Oncall in product teams
25 Oct 2023 #softwaredevelopmentI have been oncall for as long as I can remember being in the industry, so far for every organisation I have been part of. Different things have worked at different phases of the organisation and the teams priorities. I thought I would put down some notes over things which I have seen have worked well.
Why do we need to have oncall rotations?
Because simply put, it would help people not burn out of only being oncall unofficially over time, as they get pulled into specifics of systems which they are more aware of.
Having a proper cycle which cycles through all engineers in the team uniformly, will also allow the teams knowledge and toil being distributed on what does the team get paged more often.
While I was at Gojek, I would recommend graduate engineers joining the team(and it was the same that I recommended to the new graduate engineers in my team), to always shadow while doing production support, as it would be a very good avenue to get onboarded to the services which the team would own and have touchpoints for.
Further more, it reduces the bus factor, as knowledge is then forced in a way to be distributed via docs, debugging problems, runbooks over time in the team.
Communication Channels
To organise comms during an incident, ideally, have channels, where people can update the status of incidents and talk/discuss on what are they doing.
Also is helpful, to have channels, where you run urgent cares for changes like deployment/config changes to help keep track of what changed for folks to have a look in the production systems, in case they have an incident and wanted to see what were the changes that went inside the system.
Oncall is for whom
Apart from the usual pattern of engineers of the product teams who are oncall, potentially it’s also very useful in situations for having senior engineers who have a lot of cross team information to be oncall along with leaders from the teams, as it helps again in distributing the load of oncall.
Getting paged too often
This is another post in itself, but reliability and product development pace need not be exclusive from each other.
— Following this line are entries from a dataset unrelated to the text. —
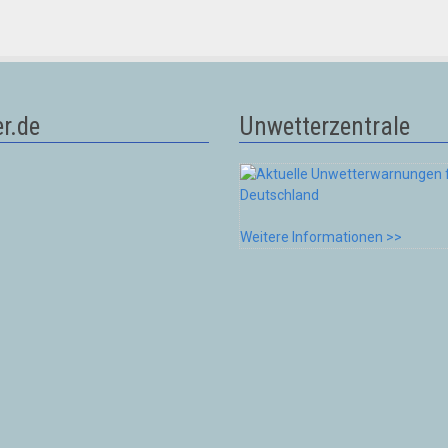
r.de
Unwetterzentrale
Weitere Informationen >>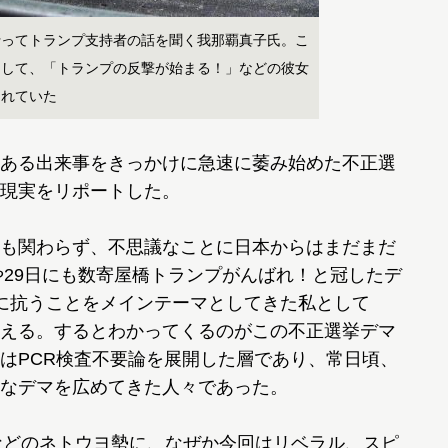
行ってトランプ支持者の話を聞く我那覇真子氏。こ
そして、「トランプの反撃が始まる！」などの彼女
られていた
ある出来事をきっかけに急速に萎み始めた不正選
現実をリポートした。
も関わらず、不思議なことに日本からはまだまだ
や29日にも数寄屋橋トランプがんばれ！と冠したデ
に抗うことをメインテーマとしてきた私として
える。するとわかってくるのがこの不正選挙デマ
はPCR検査不要論を展開した層であり、常日頃、
なデマを広めてきた人々であった。
などのネトウヨ勢に、なぜか今回はリベラル、スピ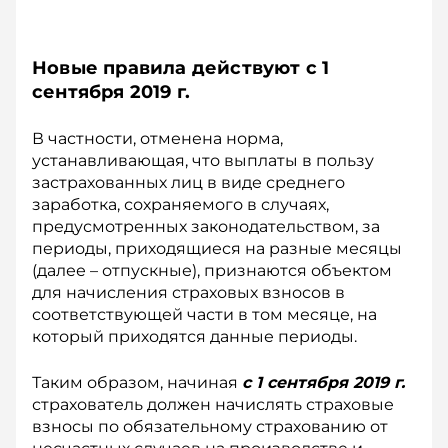
Новые правила действуют с 1
сентября 2019 г
.
В частности, отменена норма,
устанавливающая, что выплаты в пользу
застрахованных лиц в виде среднего
заработка, сохраняемого в случаях,
предусмотренных законодательством, за
периоды, приходящиеся на разные месяцы
(далее – отпускные), признаются объектом
для начисления страховых взносов в
соответствующей части в том месяце, на
который приходятся данные периоды.
Таким образом, начиная
с 1 сен­тября 2019 г.
страхователь должен начислять страховые
взносы по обязательному страхованию от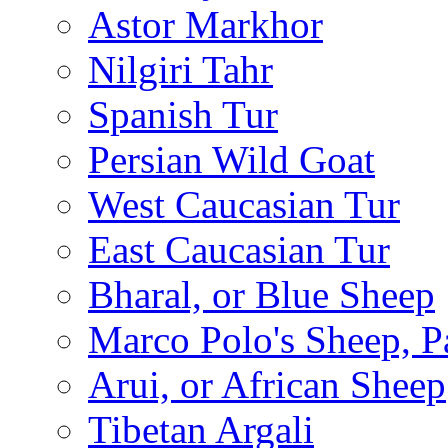
Astor Markhor
Nilgiri Tahr
Spanish Tur
Persian Wild Goat
West Caucasian Tur
East Caucasian Tur
Bharal, or Blue Sheep
Marco Polo's Sheep, P
Arui, or African Sheep
Tibetan Argali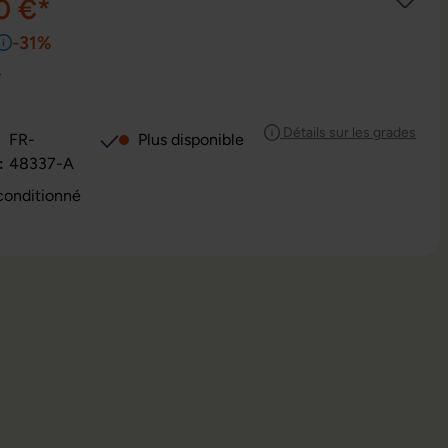
0 €*
-31%
e
Détails sur les grades
FR-
Plus disponible
:
48337-A
conditionné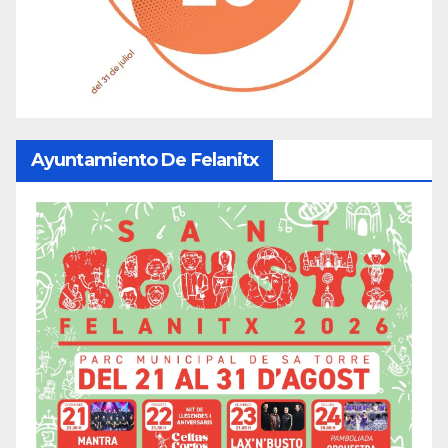
Ayuntamiento De Felanitx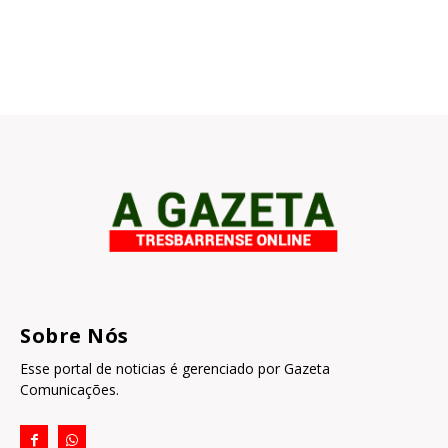
Sobre Nós
Esse portal de noticias é gerenciado por Gazeta
Comunicações.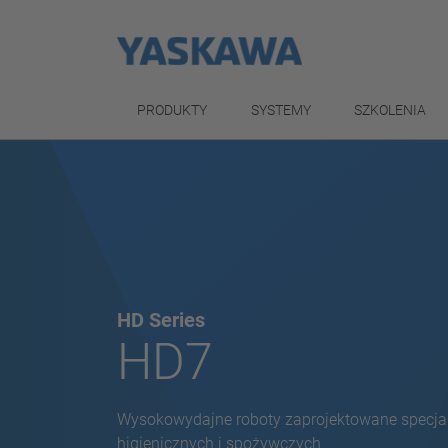
PRODUKTY
SYSTEMY
SZKOLENIA
HD Series
HD7
Wysokowydajne roboty zaprojektowane specjal
higienicznych i spożywczych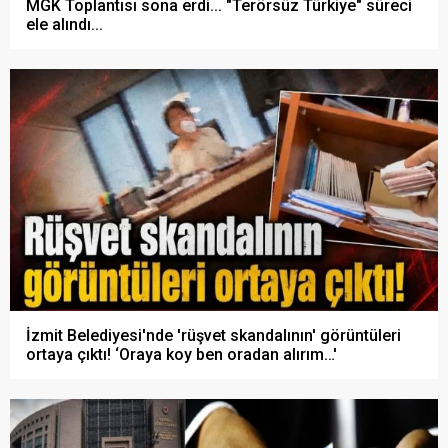
MGK Toplantısı sona erdi... "Terörsüz Türkiye" süreci
ele alındı...
İzmit Belediyesi'nde 'rüşvet skandalının' görüntüleri
ortaya çıktı! ‘Oraya koy ben oradan alırım…'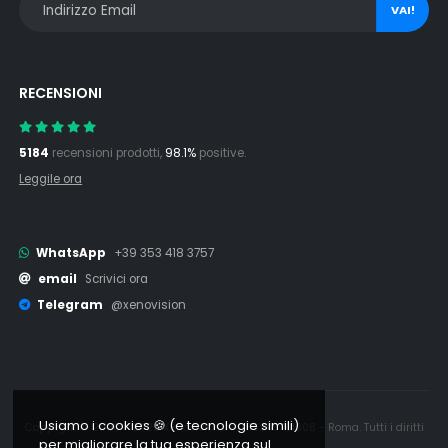
VAI!
RECENSIONI
5184
recensioni prodotti,
98.1%
positive.
Leggile ora
WhatsApp
+39 353 418 3757
email
Scrivici ora
Telegram
@xenovision
Usiamo i cookies 🍪 (e tecnologie simili)
Copyright © 2006 - 2026 Xenovision.it - IT16245761008 - Roma. Tutti i diritti
per migliorare la tua esperienza sul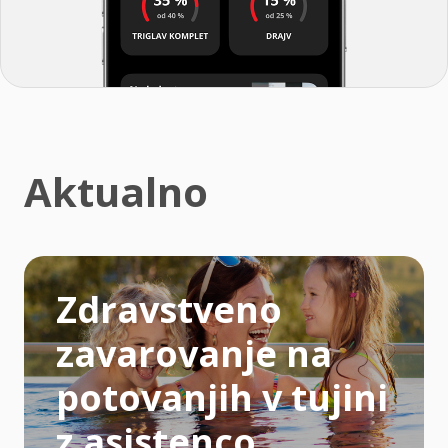
Aktualno
Zdravstveno
zavarovanje na
potovanjih v tujini
z asistenco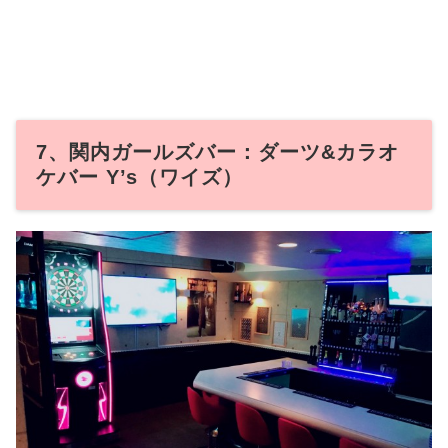
7、関内ガールズバー：ダーツ&カラオ
ケバー Y’s（ワイズ）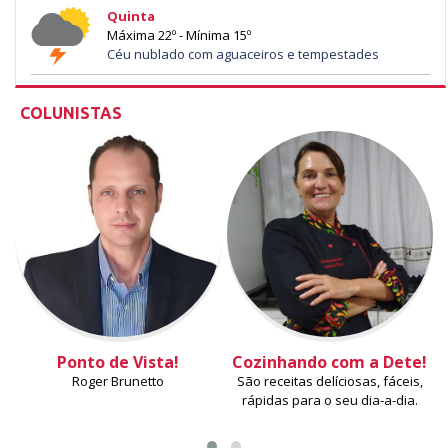
Quinta
Máxima 22º - Mínima 15º
Céu nublado com aguaceiros e tempestades
COLUNISTAS
Ponto de Vista!
Cozinhando com a Dete!
Roger Brunetto
São receitas delíciosas, fáceis,
rápidas para o seu dia-a-dia.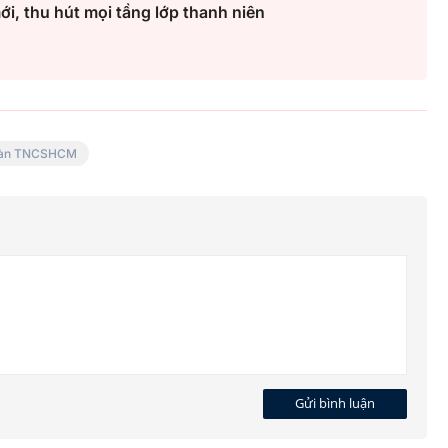
i, thu hút mọi tầng lớp thanh niên
àn TNCSHCM
Gửi bình luận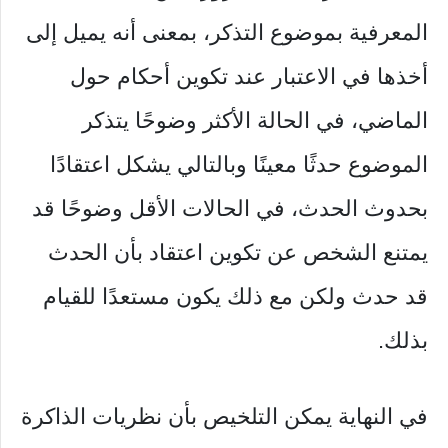
المعرفية بموضوع التذكر، بمعنى أنه يميل إلى
أخذها في الاعتبار عند تكوين أحكام حول
الماضي، في الحالة الأكثر وضوحًا يتذكر
الموضوع حدثًا معينًا وبالتالي يشكل اعتقادًا
بحدوث الحدث، في الحالات الأقل وضوحًا قد
يمتنع الشخص عن تكوين اعتقاد بأن الحدث
قد حدث ولكن مع ذلك يكون مستعدًا للقيام
بذلك.
في النهاية يمكن التلخيص بأن نظريات الذاكرة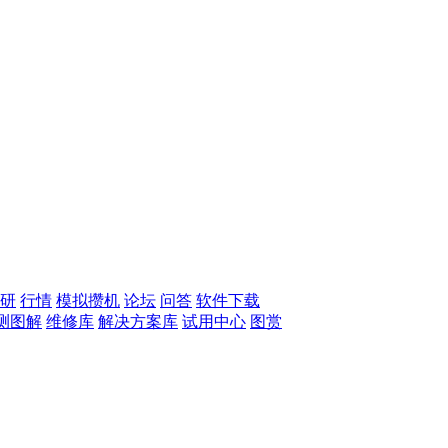
研
行情
模拟攒机
论坛
问答
软件下载
测图解
维修库
解决方案库
试用中心
图赏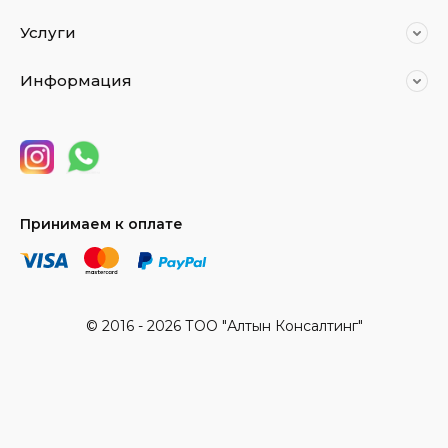
Услуги
Информация
Принимаем к оплате
© 2016 - 2026 ТОО "Алтын Консалтинг"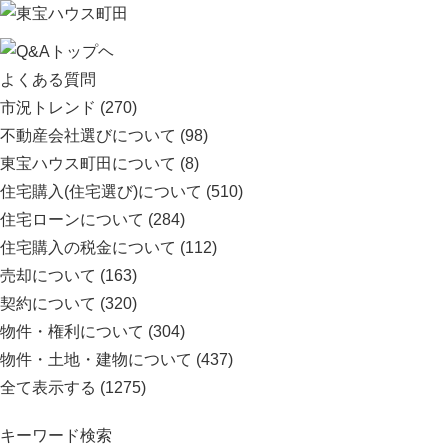
よくある質問
市況トレンド
(270)
不動産会社選びについて
(98)
東宝ハウス町田について
(8)
住宅購入(住宅選び)について
(510)
住宅ローンについて
(284)
住宅購入の税金について
(112)
売却について
(163)
契約について
(320)
物件・権利について
(304)
物件・土地・建物について
(437)
全て表示する
(1275)
キーワード検索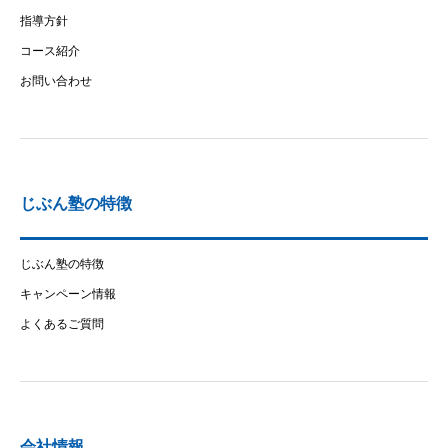
指導方針
コース紹介
お問い合わせ
じぶん塾の特徴
じぶん塾の特徴
キャンペーン情報
よくあるご質問
会社情報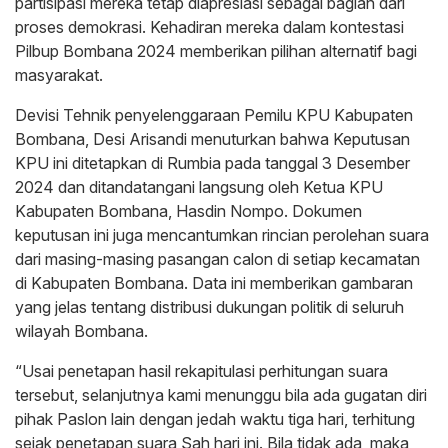
partisipasi mereka tetap diapresiasi sebagai bagian dari
proses demokrasi. Kehadiran mereka dalam kontestasi
Pilbup Bombana 2024 memberikan pilihan alternatif bagi
masyarakat.
Devisi Tehnik penyelenggaraan Pemilu KPU Kabupaten
Bombana, Desi Arisandi menuturkan bahwa Keputusan
KPU ini ditetapkan di Rumbia pada tanggal 3 Desember
2024 dan ditandatangani langsung oleh Ketua KPU
Kabupaten Bombana, Hasdin Nompo. Dokumen
keputusan ini juga mencantumkan rincian perolehan suara
dari masing-masing pasangan calon di setiap kecamatan
di Kabupaten Bombana. Data ini memberikan gambaran
yang jelas tentang distribusi dukungan politik di seluruh
wilayah Bombana.
“Usai penetapan hasil rekapitulasi perhitungan suara
tersebut, selanjutnya kami menunggu bila ada gugatan diri
pihak Paslon lain dengan jedah waktu tiga hari, terhitung
sejak penetapan suara Sah hari ini. Bila tidak ada, maka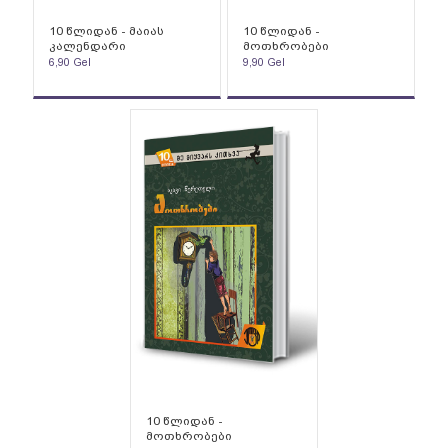
10 წლიდან - მაიას
10 წლიდან -
კალენდარი
მოთხრობები
6,90
Gel
9,90
Gel
10 წლიდან -
მოთხრობები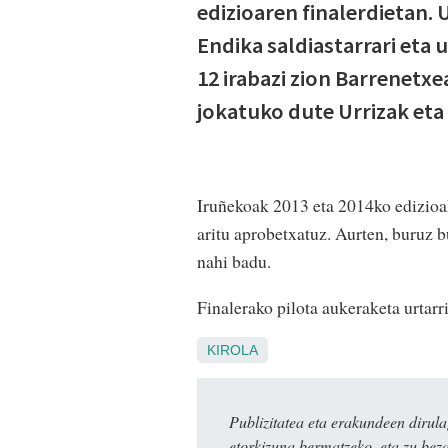
edizioaren finalerdietan. 
Endika saldiastarrari eta 
12 irabazi zion Barrenetxea
jokatuko dute Urrizak eta
Iruñekoak 2013 eta 2014ko edizioa
aritu aprobetxatuz. Aurten, buruz b
nahi badu.
Finalerako pilota aukeraketa urtarr
KIROLA
Publizitatea eta erakundeen dir
etorkizuna bermatzeko, eta zu bez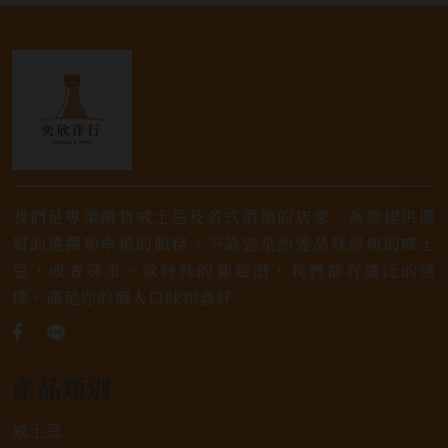
我們是專業銷售威士忌及各式酒類的店家，為您提供優
質的選擇和卓越的服務。不論您是熱愛品味經典的威士
忌，或者尋求一款特殊的葡萄酒，我們都有廣泛的選
擇，滿足您的個人口味和喜好。
產品類別
威士忌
Change in essense might be the simplest way to introduce instability in the system, but that’s the nature of product development and preventing software rot.
Change is inevitable in the system, so the idea is to always make change, easy to make and easy to revert back as much as possible.
If the team is getting paged more often, the ideal path is to focus on preventing that fire first to prevent people from burning out, but balance is key.
More Reliability comes with a cost.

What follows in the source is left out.